The determinePhases function encodes the routing rules. Simple changes go directly to planning then execution. Changes that touch security, data migration, or public APIs trigger the discuss and PRD phases. The orchestrator does not ask the LLM which phase to use. It applies deterministic rules based on signals from the codebase analysis.

DAG Construction and Wave-Based Execution

Once the planning phase completes, the orchestrator has a list of tasks with dependencies. It constructs a DAG and groups tasks into waves. Tasks in the same wave have no dependencies on each other and can run in parallel. Waves execute sequentially, with an integration gate between them.

graph TD
    A[Goal Assessment] --> B[Phase Detection]
    B --> C[Planning: DAG Construction]
    C --> D[Wave 1: Parallel Tasks]
    D --> E1[Task A: Schema Migration]
    D --> E2[Task B: Model Update]
    D --> E3[Task C: Controller Stub]
    E1 --> F[Integration Gate 1]
    E2 --> F
    E3 --> F
    F --> G[Wave 2: Parallel Tasks]
    G --> H1[Task D: Service Layer]
    G --> H2[Task E: Validation Rules]
    H1 --> I[Integration Gate 2]
    H2 --> I
    I --> J[Wave 3: E2E Test]
    J --> K[Final Gate: Review]
    K --> L[Summary]

Each integration gate runs gem-reviewer against the current state of the codebase. The reviewer checks that the build compiles, existing tests pass, and new code follows project conventions. If the gate fails, gem-debugger enters the diagnose-then-fix loop.

The Wave Executor

The wave executor is the runtime component that manages parallel agent execution. It spins up to four specialist agents concurrently, each handling one task from the wave. Each agent operates independently, with its own context window and its own completion criteria.
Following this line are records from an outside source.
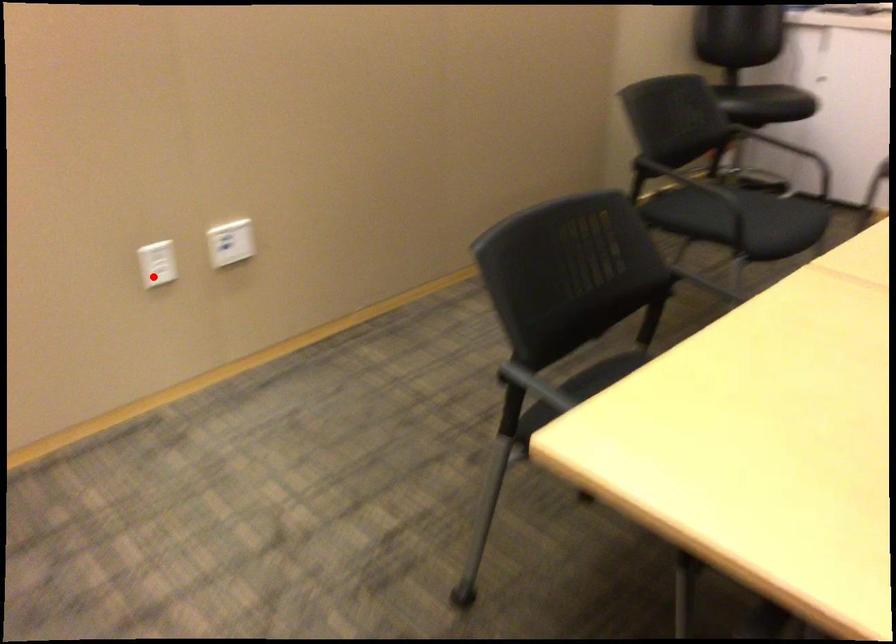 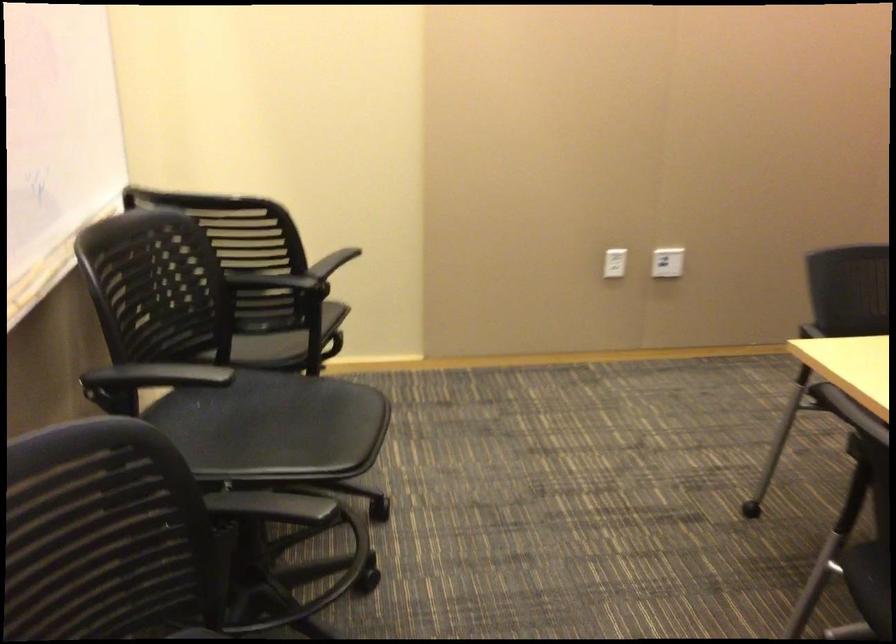 Question: I am providing you with two images of the same scene from different viewpoints. Given a red point in image1, look at the same physical point in image2. Is it:

Choices:
 (A) Closer to the viewpoint
 (B) Farther from the viewpoint

Answer: (B) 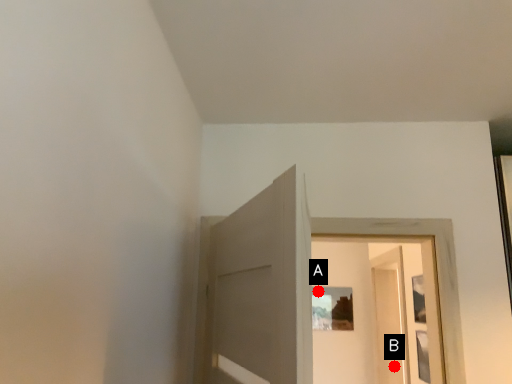 Question: Two points are circled on the image, labeled by A and B beside each circle. Which point is farther to the camera?

Choices:
 (A) A is further
 (B) B is further

Answer: (A)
// Simplified wave executor from gem-orchestrator
interface Wave {
  id: string
  tasks: Task[]
  gate: IntegrationGate
}

interface Task {
  id: string
  agent: string
  specification: string
  dependencies: string[]
  status: "pending" | "running" | "completed" | "failed"
}

async function executeWave(
  wave: Wave,
  state: ExecutionState,
): Promise<WaveResult> {
  const results = await Promise.allSettled(
    wave.tasks.map((task) => executeTask(task, state)),
  )

  const failures = results.filter(
    (r) => r.status === "rejected",
  ) as PromiseRejectedResult[]
  if (failures.length > 0) {
    return { status: "wave_failed", failures }
  }

  // Integration gate
  const gateResult = await runIntegrationGate(wave.gate, state)
  if (!gateResult.passed) {
    const diagnosis = await diagnoseFailure(gateResult, state)
    const fixResult = await applyFix(diagnosis, state)
    if (!fixResult.applied) {
      return { status: "gate_failed", diagnosis, fixResult }
    }
  }

  return { status: "wave_completed" }
}

The Promise.allSettled call is deliberate. It lets every task in the wave run to completion, even if some fail. This gives the diagnostic loop the full picture before attempting recovery. A task that succeeds provides context for fixing a related failure.

Failure Handling Patterns

The diagnose-then-fix loop is the most important pattern in the Gem-Team architecture. It separates the concerns of detection, diagnosis, and remediation into distinct steps, each handled by a specialist agent.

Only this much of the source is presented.